A faction of military officers has taken control in Gabon, a country in central Africa located next to Cameroon, following the declaration of incumbent President Ali Bongo Ondimba as the election winner.
The soldiers announced on television their intention to dismantle the current regime. Ali Bongo Ondimba’s father governed Gabon from 1967 until his passing in 2009.
He succeeded him and had recently secured a contested third 7-year term. The military officers claim to have nullified the election, dissolved institutions, and shut the nation’s borders.
On Wednesday, Gabon’s election board declared that Bongo clinched the presidency with 64.27% of the votes in a contentious and delayed election, which the opposition branded as rigged.
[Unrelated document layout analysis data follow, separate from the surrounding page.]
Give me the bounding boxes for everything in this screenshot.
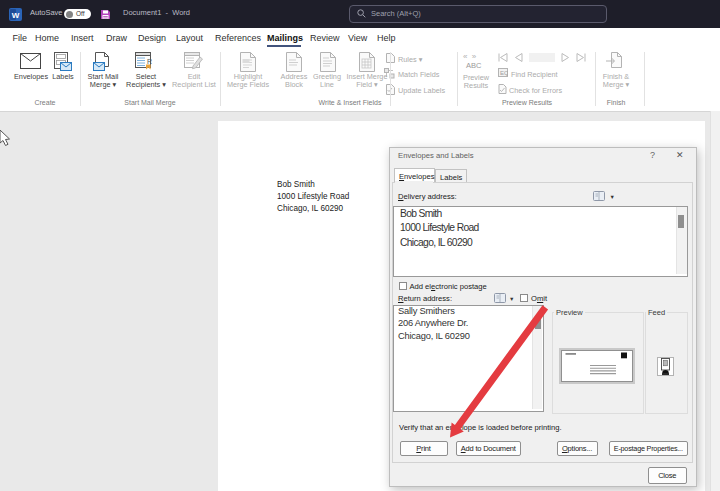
svg-text:R: R xyxy=(147,58,152,65)
svg-text:W: W xyxy=(12,11,20,20)
svg-text:EQ: EQ xyxy=(500,70,508,76)
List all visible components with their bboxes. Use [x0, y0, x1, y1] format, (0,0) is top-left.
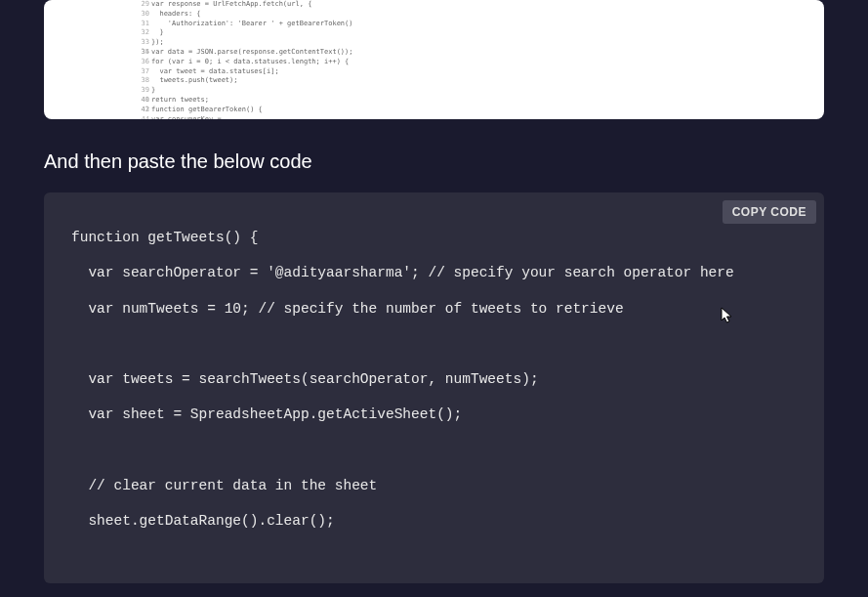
editor-line-text: var response = UrlFetchApp.fetch(url, {: [151, 0, 311, 8]
editor-line-text: tweets.push(tweet);: [151, 76, 238, 84]
line-number: 33: [136, 38, 149, 48]
editor-line: 44var consumerKey =: [151, 115, 805, 119]
line-number: 44: [136, 115, 149, 119]
editor-line-text: headers: {: [151, 10, 201, 18]
editor-line: 31 'Authorization': 'Bearer ' + getBeare…: [151, 20, 805, 29]
line-number: 30: [136, 10, 149, 20]
screenshot-image-container: 29var response = UrlFetchApp.fetch(url, …: [44, 0, 824, 119]
line-number: 41: [136, 96, 149, 106]
editor-line: 43function getBearerToken() {: [151, 106, 805, 115]
editor-line: 38 tweets.push(tweet);: [151, 76, 805, 86]
editor-lines-group: 29var response = UrlFetchApp.fetch(url, …: [151, 0, 805, 119]
editor-line-text: return tweets;: [151, 96, 209, 104]
editor-line-text: 'Authorization': 'Bearer ' + getBearerTo…: [151, 20, 353, 27]
line-number: 37: [136, 67, 149, 77]
copy-code-button[interactable]: COPY CODE: [723, 200, 816, 224]
line-number: 38: [136, 76, 149, 86]
line-number: 43: [136, 106, 149, 115]
editor-line-text: var consumerKey =: [151, 115, 222, 119]
editor-line: 36for (var i = 0; i < data.statuses.leng…: [151, 58, 805, 67]
code-block-container: COPY CODE function getTweets() { var sea…: [44, 192, 824, 583]
editor-line: 41return tweets;: [151, 96, 805, 106]
editor-line: 33});: [151, 38, 805, 48]
editor-line-text: });: [151, 38, 164, 46]
editor-line-text: }: [151, 86, 155, 94]
editor-line: 39}: [151, 86, 805, 96]
editor-line-text: for (var i = 0; i < data.statuses.length…: [151, 58, 349, 65]
line-number: 35: [136, 48, 149, 58]
line-number: 39: [136, 86, 149, 96]
line-number: 29: [136, 0, 149, 10]
line-number: 32: [136, 28, 149, 38]
editor-line: 29var response = UrlFetchApp.fetch(url, …: [151, 0, 805, 10]
line-number: 36: [136, 58, 149, 67]
code-content: function getTweets() { var searchOperato…: [71, 220, 797, 538]
editor-line: 30 headers: {: [151, 10, 805, 20]
editor-line: 37 var tweet = data.statuses[i];: [151, 67, 805, 77]
editor-line-text: var data = JSON.parse(response.getConten…: [151, 48, 353, 56]
editor-line-text: function getBearerToken() {: [151, 106, 263, 113]
editor-line: 32 }: [151, 28, 805, 38]
line-number: 31: [136, 20, 149, 29]
section-heading: And then paste the below code: [44, 150, 824, 173]
editor-line: 35var data = JSON.parse(response.getCont…: [151, 48, 805, 58]
editor-line-text: var tweet = data.statuses[i];: [151, 67, 279, 75]
editor-line-text: }: [151, 28, 164, 36]
code-editor-mockup: 29var response = UrlFetchApp.fetch(url, …: [151, 0, 805, 119]
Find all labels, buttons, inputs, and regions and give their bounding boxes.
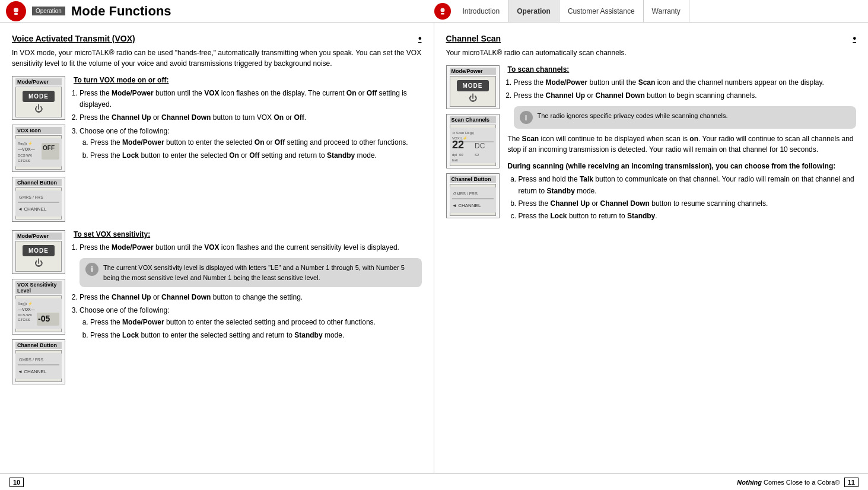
sub-step-item: Press the Mode/Power button to enter the…: [90, 137, 422, 148]
step-item: Press the Mode/Power button until the VO…: [80, 242, 422, 287]
svg-text:GMRS / FRS: GMRS / FRS: [453, 192, 478, 196]
vox-icon-label: VOX Icon: [15, 127, 62, 134]
step-item: Press the Channel Up or Channel Down but…: [514, 90, 857, 129]
during-scanning-heading: During scanning (while receiving an inco…: [508, 161, 857, 171]
scan-mode-power-box: Mode/Power MODE ⏻: [446, 65, 500, 109]
svg-text:DCS WX: DCS WX: [18, 313, 32, 317]
vox-sensitivity-images: Mode/Power MODE ⏻ VOX Sensitivity Level …: [12, 230, 65, 384]
mode-button-graphic-2: MODE: [23, 245, 55, 256]
channel-button-svg-1: GMRS / FRS ◄ CHANNEL: [15, 190, 62, 217]
page-number-right: 11: [844, 478, 859, 487]
nav-tabs: Introduction Operation Customer Assistan…: [454, 0, 689, 22]
mode-power-screen-1: MODE ⏻: [15, 87, 62, 117]
during-step-item: Press the Channel Up or Channel Down but…: [519, 198, 857, 209]
svg-text:batt: batt: [452, 158, 458, 162]
step-item: Choose one of the following: Press the M…: [80, 305, 422, 341]
svg-text:Reg)) ⚡: Reg)) ⚡: [18, 301, 33, 306]
footer-tagline: Nothing Comes Close to a Cobra®: [737, 479, 840, 486]
svg-text:GTCSS: GTCSS: [18, 159, 30, 163]
vox-sensitivity-subheading: To set VOX sensitivity:: [74, 230, 422, 238]
vox-icon-svg: Reg)) ⚡ —VOX— DCS WX GTCSS OFF: [15, 138, 62, 167]
svg-text:◄  CHANNEL: ◄ CHANNEL: [452, 203, 481, 208]
svg-text:dpl: dpl: [452, 153, 457, 157]
svg-rect-38: [450, 187, 496, 213]
vox-on-off-text: To turn VOX mode on or off: Press the Mo…: [74, 76, 422, 222]
vox-on-off-block: Mode/Power MODE ⏻ VOX Icon Reg)) ⚡ —VOX—: [12, 76, 422, 222]
svg-rect-13: [15, 190, 62, 217]
channel-button-box-1: Channel Button GMRS / FRS ◄ CHANNEL: [12, 177, 65, 222]
mode-icon-1: ⏻: [34, 104, 43, 113]
main-content: Voice Activated Transmit (VOX) In VOX mo…: [0, 23, 868, 473]
svg-rect-24: [15, 353, 62, 379]
mode-power-box-1: Mode/Power MODE ⏻: [12, 76, 65, 120]
vox-on-off-steps: Press the Mode/Power button until the VO…: [74, 88, 422, 161]
channel-button-screen-1: GMRS / FRS ◄ CHANNEL: [15, 187, 62, 219]
channel-button-svg-2: GMRS / FRS ◄ CHANNEL: [15, 353, 62, 379]
scan-channels-box: Scan Channels ➔ Scan Reg)) VOX L⚡ 22 DC …: [446, 114, 500, 168]
during-step-item: Press the Lock button to return to Stand…: [519, 211, 857, 222]
footer: 10 Nothing Comes Close to a Cobra® 11: [0, 473, 868, 490]
scan-instruction-text: To scan channels: Press the Mode/Power b…: [508, 65, 857, 223]
channel-button-label-2: Channel Button: [15, 342, 62, 349]
svg-rect-2: [14, 13, 18, 15]
vox-sensitivity-svg: Reg)) ⚡ —VOX— DCS WX GTCSS -05: [15, 298, 62, 329]
sub-step-item: Press the Mode/Power button to enter the…: [90, 317, 422, 328]
sub-step-item: Press the Lock button to enter the selec…: [90, 330, 422, 341]
vox-callout-box: i The current VOX sensitivity level is d…: [80, 258, 422, 287]
page-title: Mode Functions: [71, 4, 171, 19]
scan-mode-icon: ⏻: [469, 93, 477, 103]
vox-sensitivity-box: VOX Sensitivity Level Reg)) ⚡ —VOX— DCS …: [12, 279, 65, 335]
during-step-item: Press and hold the Talk button to commun…: [519, 174, 857, 196]
scan-steps: Press the Mode/Power button until the Sc…: [508, 77, 857, 129]
vox-sensitivity-screen: Reg)) ⚡ —VOX— DCS WX GTCSS -05: [15, 295, 62, 332]
sub-step-item: Press the Lock button to enter the selec…: [90, 150, 422, 161]
step-item: Press the Mode/Power button until the VO…: [80, 88, 422, 110]
svg-text:GMRS / FRS: GMRS / FRS: [19, 358, 43, 362]
mode-power-screen-2: MODE ⏻: [15, 241, 62, 272]
mode-icon-2: ⏻: [34, 258, 43, 268]
svg-text:GMRS / FRS: GMRS / FRS: [19, 195, 43, 199]
tab-operation[interactable]: Operation: [508, 0, 559, 22]
scan-mode-power-screen: MODE ⏻: [450, 76, 496, 107]
scan-channel-button-label: Channel Button: [450, 176, 496, 183]
tab-warranty[interactable]: Warranty: [644, 0, 689, 22]
right-column: Channel Scan Your microTALK® radio can a…: [434, 23, 869, 473]
scan-channels-screen: ➔ Scan Reg)) VOX L⚡ 22 DC dpl 00 S2 batt: [450, 125, 496, 166]
scan-mode-button: MODE: [457, 80, 489, 91]
vox-sensitivity-text: To set VOX sensitivity: Press the Mode/P…: [74, 230, 422, 384]
svg-point-4: [440, 8, 444, 12]
svg-point-1: [14, 8, 18, 12]
scan-channels-svg: ➔ Scan Reg)) VOX L⚡ 22 DC dpl 00 S2 batt: [450, 128, 496, 163]
scan-channel-button-box: Channel Button GMRS / FRS ◄ CHANNEL: [446, 173, 500, 218]
mode-power-label-2: Mode/Power: [15, 233, 62, 240]
footer-tagline-normal: Comes Close to a Cobra®: [762, 479, 840, 486]
scan-subheading: To scan channels:: [508, 65, 857, 74]
svg-text:◄  CHANNEL: ◄ CHANNEL: [18, 369, 47, 374]
vox-on-off-subheading: To turn VOX mode on or off:: [74, 76, 422, 84]
sub-steps: Press the Mode/Power button to enter the…: [80, 137, 422, 161]
svg-text:-05: -05: [38, 314, 50, 323]
sub-steps-2: Press the Mode/Power button to enter the…: [80, 317, 422, 341]
vox-sensitivity-steps: Press the Mode/Power button until the VO…: [74, 242, 422, 341]
channel-button-screen-2: GMRS / FRS ◄ CHANNEL: [15, 350, 62, 382]
tab-introduction[interactable]: Introduction: [454, 0, 509, 22]
svg-text:GTCSS: GTCSS: [18, 318, 30, 322]
operation-badge-left: Operation: [32, 7, 65, 15]
svg-text:—VOX—: —VOX—: [18, 307, 35, 311]
right-nav-half: Introduction Operation Customer Assistan…: [434, 0, 869, 22]
callout-icon-1: i: [85, 263, 98, 276]
left-column: Voice Activated Transmit (VOX) In VOX mo…: [0, 23, 434, 473]
footer-tagline-bold: Nothing: [737, 479, 762, 486]
vox-callout-text: The current VOX sensitivity level is dis…: [103, 263, 416, 282]
mode-power-label-1: Mode/Power: [15, 78, 62, 85]
scan-callout-text: The radio ignores specific privacy codes…: [538, 111, 728, 121]
svg-text:Reg)) ⚡: Reg)) ⚡: [18, 141, 33, 146]
mode-power-box-2: Mode/Power MODE ⏻: [12, 230, 65, 274]
tab-customer-assistance[interactable]: Customer Assistance: [559, 0, 644, 22]
scan-images: Mode/Power MODE ⏻ Scan Channels ➔ Scan R…: [446, 65, 500, 223]
scan-channel-button-screen: GMRS / FRS ◄ CHANNEL: [450, 184, 496, 216]
vox-on-off-images: Mode/Power MODE ⏻ VOX Icon Reg)) ⚡ —VOX—: [12, 76, 65, 222]
scan-callout-box: i The radio ignores specific privacy cod…: [514, 106, 857, 129]
channel-button-box-2: Channel Button GMRS / FRS ◄ CHANNEL: [12, 339, 65, 384]
footer-right: Nothing Comes Close to a Cobra® 11: [434, 478, 869, 487]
According to the board, his main rival, joint candidate Albert Ondo Ossa, garnered 30.77%. Bongo’s team swiftly rebuffed allegations of voting mishaps made by Ondo Ossa.
Ali Bongo faced off against a field of 18 rivals. Notably, six of these competitors rallied behind Albert Ondo Ossa, a former minister and university professor, in a strategic bid to tighten the race.
The drive for change was palpable among many in the opposition, given Gabon’s paradoxical status as an oil-rich nation yet with a poverty-ridden population of 2.3 million.
At 64, Ali Bongo filled the shoes of his father, Omar Bongo, who passed away in 2009 from a heart attack while undergoing treatment for intestinal cancer in a Spanish clinic, ending his nearly 42-year leadership stint.
Stepping into power in 1967, just seven years after Gabon’s break from French rule, the elder Bongo kept a tight hold over the country, instituting a one-party system for an extended period. He only greenlighted a multi-party setup in 1991, but his party still maintained a significant sway in the government.
Bongo, who visited Washington DC last December for the second U.S.-Africa Leaders’ Summit with President Joe Biden, had suffered a stroke a few years ago. As a result, he had to be pulled out of the car.